» **What to do**: Would you copy exactly the lines in the data below from the one that has "In today’s rapidly" through the one that has "Matthieu Epolo", dropping any pictures?

» **Stored data**:
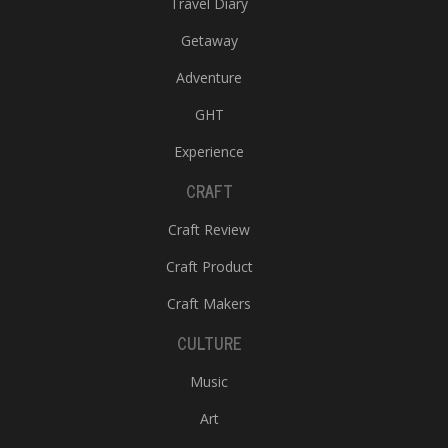
Travel Diary
Getaway
Adventure
GHT
Experience
CRAFT
Craft Review
Craft Product
Craft Makers
CULTURE
Music
Art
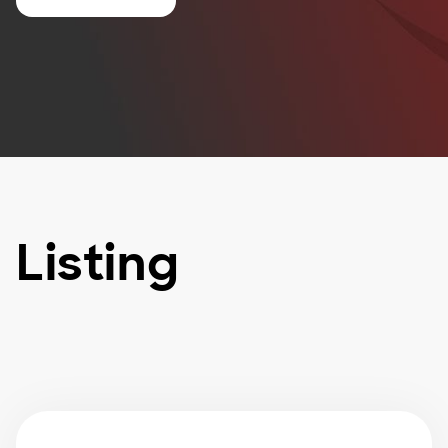
Listing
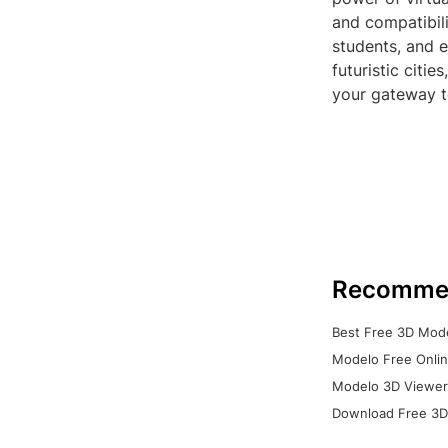
and compatibili
students, and e
futuristic citi
your gateway to
Recomme
Best Free 3D Mode
Modelo Free Onlin
Modelo 3D Viewer:
Download Free 3D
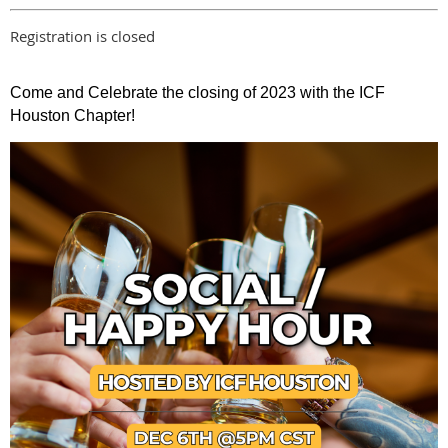
Registration is closed
Come and Celebrate the closing of 2023 with the ICF
Houston Chapter!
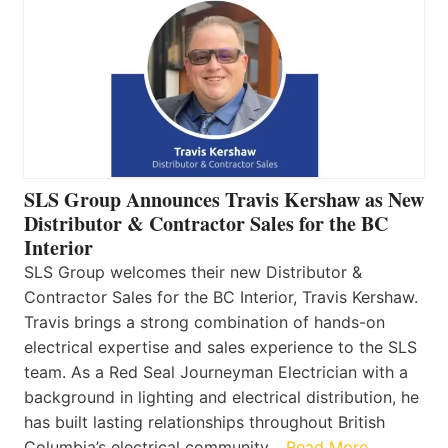
SLS Group Announces Travis Kershaw as New
Distributor & Contractor Sales for the BC
Interior
SLS Group welcomes their new Distributor &
Contractor Sales for the BC Interior, Travis Kershaw.
Travis brings a strong combination of hands-on
electrical expertise and sales experience to the SLS
team. As a Red Seal Journeyman Electrician with a
background in lighting and electrical distribution, he
has built lasting relationships throughout British
Columbia’s electrical community…
Read More…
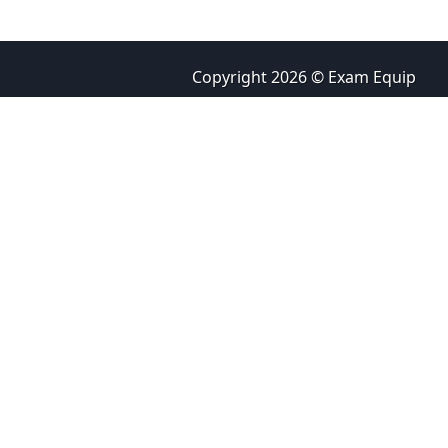
Copyright 2026 © Exam Equip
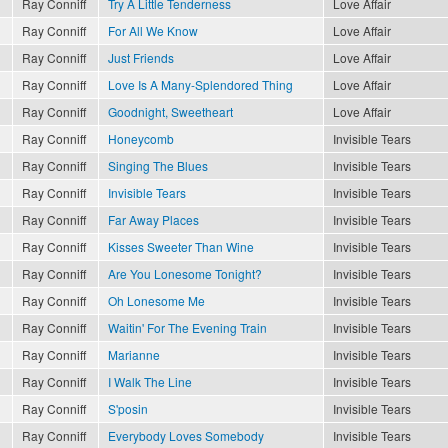
Ray Conniff
Try A Little Tenderness
Love Affair
Ray Conniff
For All We Know
Love Affair
Ray Conniff
Just Friends
Love Affair
Ray Conniff
Love Is A Many-Splendored Thing
Love Affair
Ray Conniff
Goodnight, Sweetheart
Love Affair
Ray Conniff
Honeycomb
Invisible Tears
Ray Conniff
Singing The Blues
Invisible Tears
Ray Conniff
Invisible Tears
Invisible Tears
Ray Conniff
Far Away Places
Invisible Tears
Ray Conniff
Kisses Sweeter Than Wine
Invisible Tears
Ray Conniff
Are You Lonesome Tonight?
Invisible Tears
Ray Conniff
Oh Lonesome Me
Invisible Tears
Ray Conniff
Waitin' For The Evening Train
Invisible Tears
Ray Conniff
Marianne
Invisible Tears
Ray Conniff
I Walk The Line
Invisible Tears
Ray Conniff
S'posin
Invisible Tears
Ray Conniff
Everybody Loves Somebody
Invisible Tears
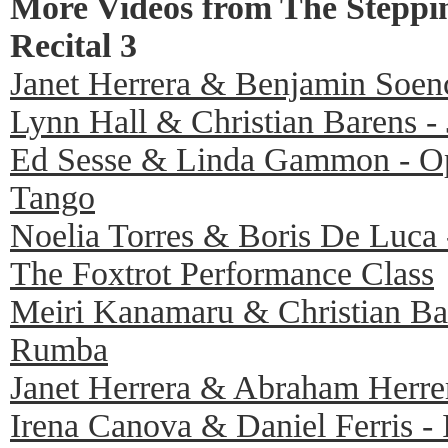
More Videos from The Steppi
Recital 3
Janet Herrera & Benjamin Soenc
Lynn Hall & Christian Barens -
Ed Sesse & Linda Gammon - O
Tango
Noelia Torres & Boris De Luca 
The Foxtrot Performance Class
Meiri Kanamaru & Christian Bar
Rumba
Janet Herrera & Abraham Herrer
Irena Canova & Daniel Ferris - 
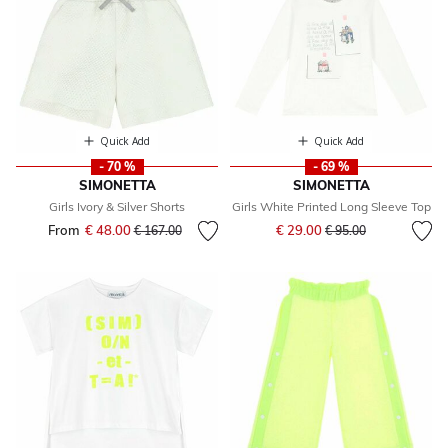
Quick Add
Quick Add
- 70 %
- 69 %
SIMONETTA
SIMONETTA
Girls Ivory & Silver Shorts
Girls White Printed Long Sleeve Top
Price reduced from
to
From
€ 48.00
Price reduced from
to
€ 29.00
€ 167.00
€ 95.00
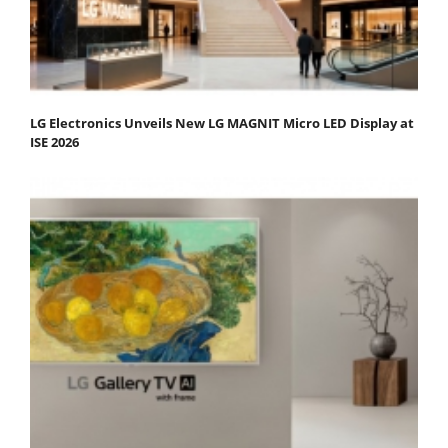
LG Electronics Unveils New LG MAGNIT Micro LED Display at
ISE 2026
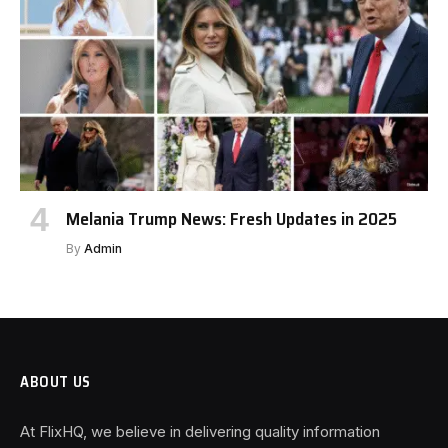
Melania Trump News: Fresh Updates in 2025
By
Admin
ABOUT US
At FlixHQ, we believe in delivering quality information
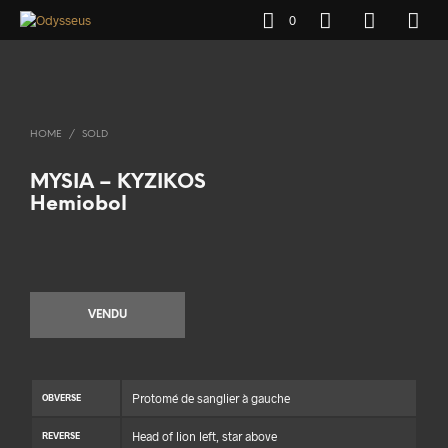
0
HOME
/
SOLD
MYSIA – KYZIKOS
Hemiobol
VENDU
Protomé de sanglier à gauche
OBVERSE
Head of lion left, star above
REVERSE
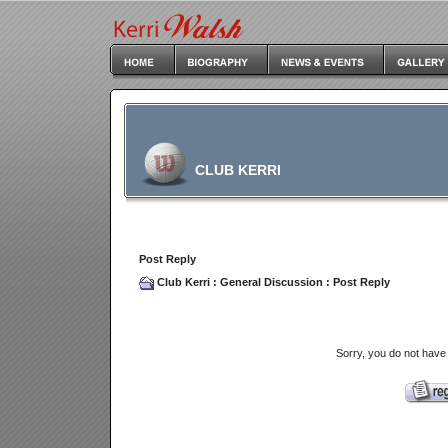
CLUB KERRI
Post Reply
Club Kerri
:
General Discussion
: Post Reply
Sorry, you do not have 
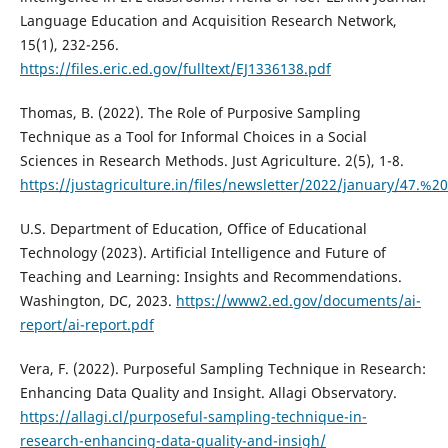
Language Education and Acquisition Research Network,
15(1), 232-256.
https://files.eric.ed.gov/fulltext/EJ1336138.pdf
Thomas, B. (2022). The Role of Purposive Sampling
Technique as a Tool for Informal Choices in a Social
Sciences in Research Methods. Just Agriculture. 2(5), 1-8.
https://justagriculture.in/files/newsletter/2022/januar
U.S. Department of Education, Office of Educational
Technology (2023). Artificial Intelligence and Future of
Teaching and Learning: Insights and Recommendations.
Washington, DC, 2023.
https://www2.ed.gov/documents/ai-
report/ai-report.pdf
Vera, F. (2022). Purposeful Sampling Technique in Research:
Enhancing Data Quality and Insight. Allagi Observatory.
https://allagi.cl/purposeful-sampling-technique-in-
research-enhancing-data-quality-and-insigh/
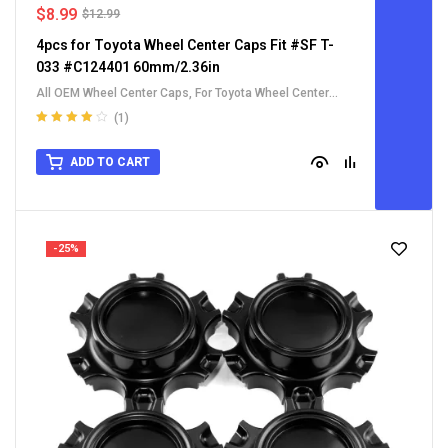
$
8.99
$
12.99
4pcs for Toyota Wheel Center Caps Fit #SF T-
033 #C124401 60mm/2.36in
All OEM Wheel Center Caps
,
For Toyota Wheel Center
Caps
(1)
Rated
4.00
out of 5
ADD TO CART
-25%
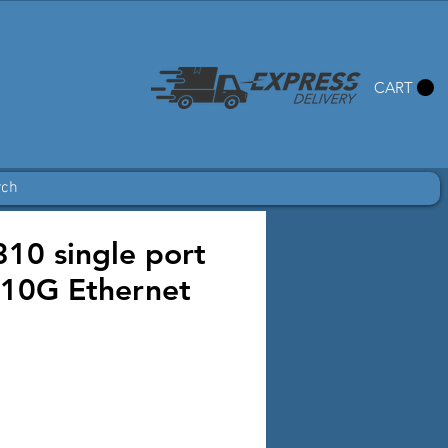
CART
rch
10 single port
10G Ethernet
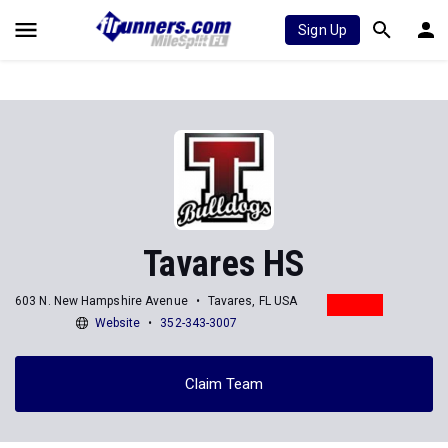
Sign Up
Tavares HS
603 N. New Hampshire Avenue
Tavares, FL USA
Website
352-343-3007
Claim Team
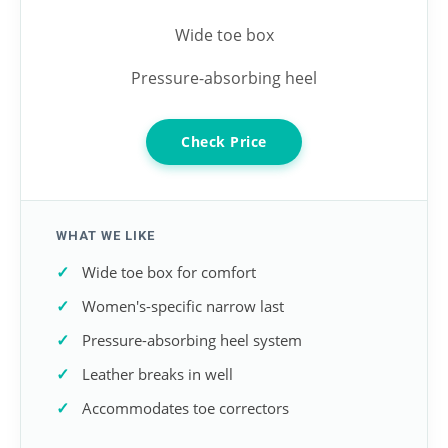
Wide toe box
Pressure-absorbing heel
Check Price
WHAT WE LIKE
Wide toe box for comfort
Women's-specific narrow last
Pressure-absorbing heel system
Leather breaks in well
Accommodates toe correctors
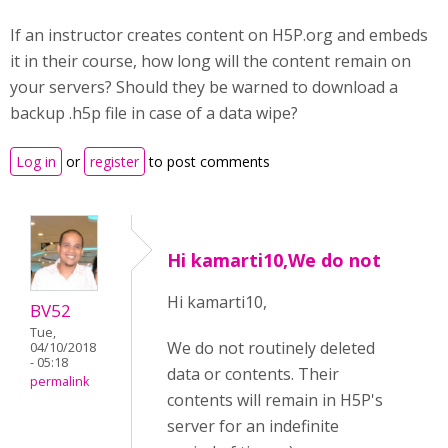
If an instructor creates content on H5P.org and embeds
it in their course, how long will the content remain on
your servers? Should they be warned to download a
backup .h5p file in case of a data wipe?
Log in
or
register
to post comments
Hi kamarti10,We do not
Hi kamarti10,
BV52
Tue,
We do not routinely deleted
04/10/2018
- 05:18
data or contents. Their
permalink
contents will remain in H5P's
server for an indefinite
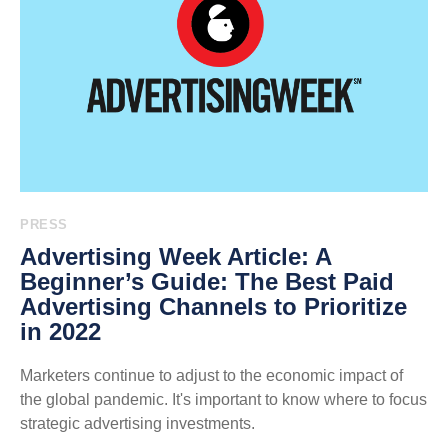
PRESS
Advertising Week Article: A
Beginner’s Guide: The Best Paid
Advertising Channels to Prioritize
in 2022
Marketers continue to adjust to the economic impact of
the global pandemic. It's important to know where to focus
strategic advertising investments.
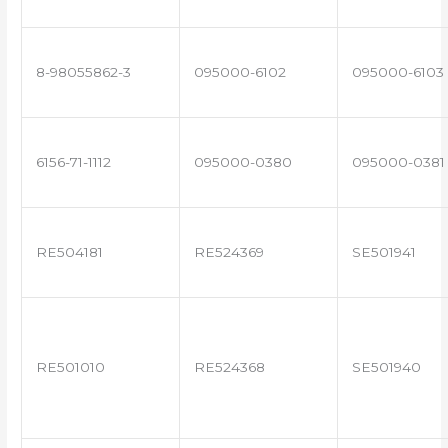
8-98055862-3
095000-6102
095000-6103
6156-71-1112
095000-0380
095000-0381
RE504181
RE524369
SE501941
RE501010
RE524368
SE501940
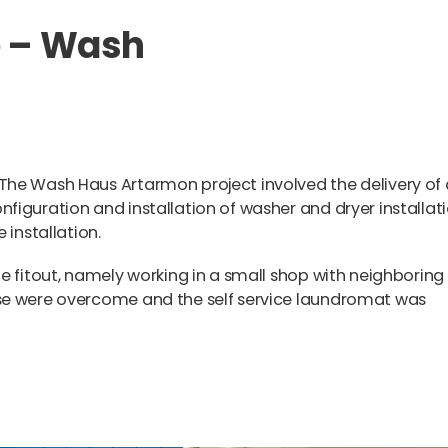
e – Wash
The Wash Haus Artarmon project involved the delivery of 
figuration and installation of washer and dryer installat
e installation.
e fitout, namely working in a small shop with neighboring
se were overcome and the self service laundromat was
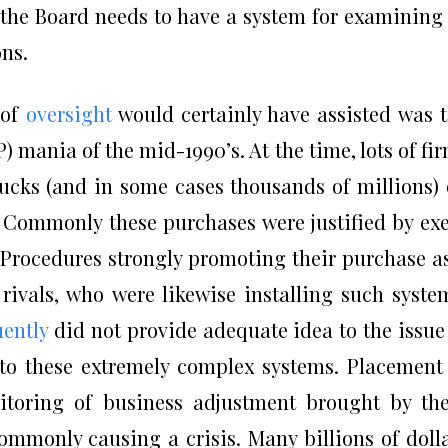
 the Board needs to have a system for examining
ons.
 of
oversight
would certainly have assisted was 
 mania of the mid-1990’s. At the time, lots of fi
bucks (and in some cases thousands of millions)
Commonly these purchases were justified by ex
ocedures strongly promoting their purchase a
rivals, who were likewise installing such syste
uently
did not provide adequate idea to the issue
to these extremely complex systems. Placement
itoring of business adjustment brought by th
mmonly causing a crisis. Many billions of doll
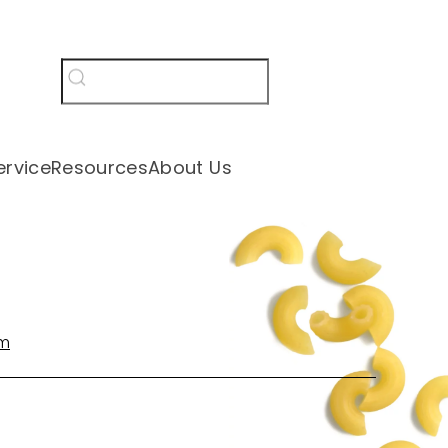
rvice
Resources
About Us
om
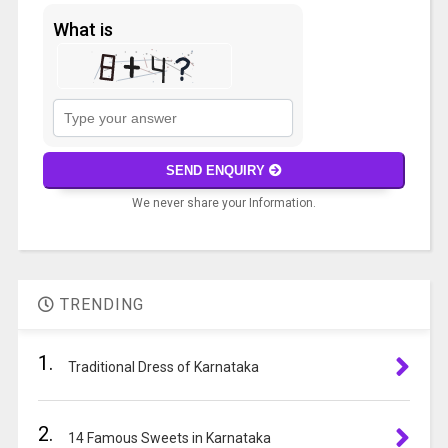
What is
Solve
the
math
SEND ENQUIRY
problem
We never share your Information.
shown
in
A
the
l
image
t
to
TRENDING
e
continue.
r
1.
n
Traditional Dress of Karnataka
a
t
2.
i
14 Famous Sweets in Karnataka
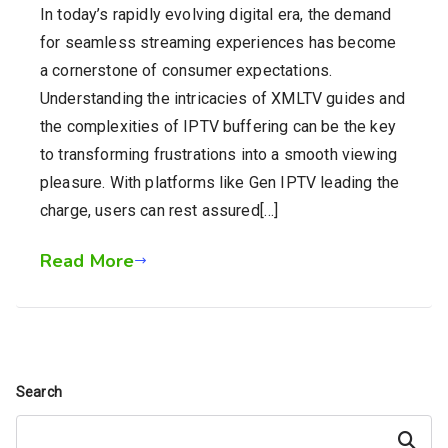
In today’s rapidly evolving digital era, the demand
for seamless streaming experiences has become
a cornerstone of consumer expectations.
Understanding the intricacies of XMLTV guides and
the complexities of IPTV buffering can be the key
to transforming frustrations into a smooth viewing
pleasure. With platforms like Gen IPTV leading the
charge, users can rest assured[…]
Read More
Search
Search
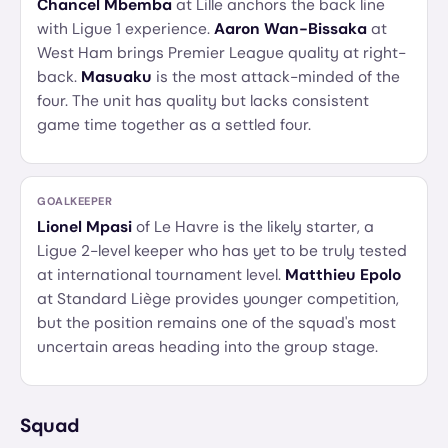
Chancel Mbemba
at Lille anchors the back line
with Ligue 1 experience.
Aaron Wan-Bissaka
at
West Ham brings Premier League quality at right-
back.
Masuaku
is the most attack-minded of the
four. The unit has quality but lacks consistent
game time together as a settled four.
GOALKEEPER
Lionel Mpasi
of Le Havre is the likely starter, a
Ligue 2-level keeper who has yet to be truly tested
at international tournament level.
Matthieu Epolo
at Standard Liège provides younger competition,
but the position remains one of the squad's most
uncertain areas heading into the group stage.
Squad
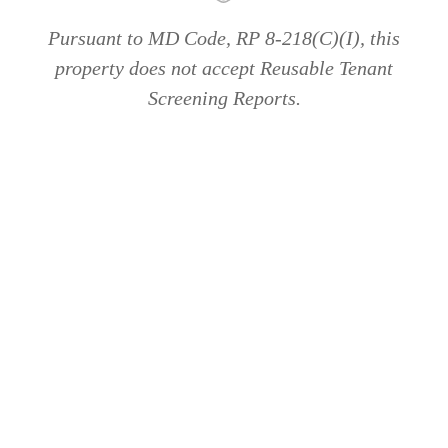
Pursuant to MD Code, RP 8-218(C)(I), this
property does not accept Reusable Tenant
Screening Reports.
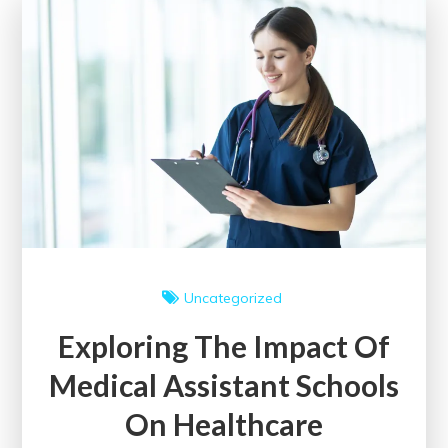
in
England:
A
Comprehensive
Guide
Uncategorized
Exploring The Impact Of
Medical Assistant Schools
On Healthcare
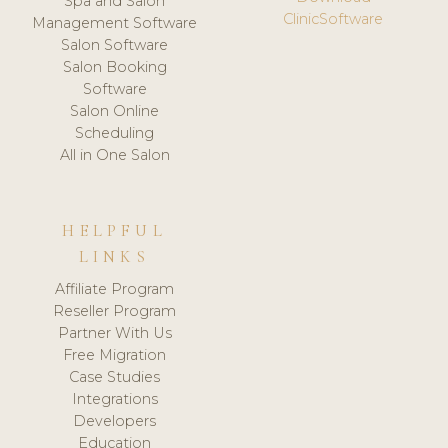
Spa and Salon
ClinicSoftware
Management Software
Salon Software
Salon Booking
Software
Salon Online
Scheduling
All in One Salon
HELPFUL
LINKS
Affiliate Program
Reseller Program
Partner With Us
Free Migration
Case Studies
Integrations
Developers
Education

» **Solved problem**:
In today’s rapidly evolving digital era, the demand
for seamless streaming experiences has become
a cornerstone of consumer expectations.
Understanding the intricacies of XMLTV guides and
the complexities of IPTV buffering can be the key
to transforming frustrations into a smooth viewing
pleasure. With platforms like Gen IPTV leading the
charge, users can rest assured[…]
Read More
Search
Search
Chancel Mbemba
at Lille anchors the back line
with Ligue 1 experience.
Aaron Wan-Bissaka
at
West Ham brings Premier League quality at right-
back.
Masuaku
is the most attack-minded of the
four. The unit has quality but lacks consistent
game time together as a settled four.
GOALKEEPER
Lionel Mpasi
of Le Havre is the likely starter, a
Ligue 2-level keeper who has yet to be truly tested
at international tournament level.
Matthieu Epolo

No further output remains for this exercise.